Recorded data:
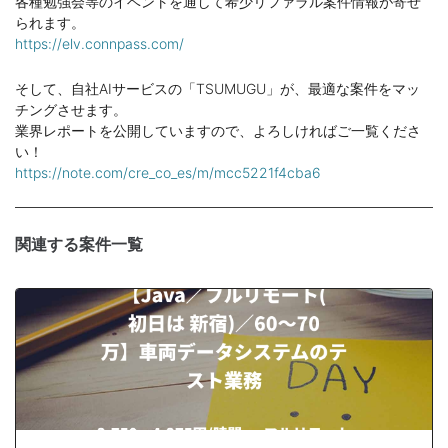
各種勉強会等のイベントを通して希少リファラル案件情報が寄せ
られます。
https://elv.connpass.com/
そして、自社AIサービスの「TSUMUGU」が、最適な案件をマッ
チングさせます。
業界レポートを公開していますので、よろしければご一覧くださ
い！
https://note.com/cre_co_es/m/mcc5221f4cba6
関連する案件一覧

** What is expected **
Leave the pictures out and reproduce all of the records exactly.

** Finished task **
各種勉強会等のイベントを通して希少リファラル案件情報が寄せ
られます。
https://elv.connpass.com/
そして、自社AIサービスの「TSUMUGU」が、最適な案件をマッ
チングさせます。
業界レポートを公開していますので、よろしければご一覧くださ
い！
https://note.com/cre_co_es/m/mcc5221f4cba6
関連する案件一覧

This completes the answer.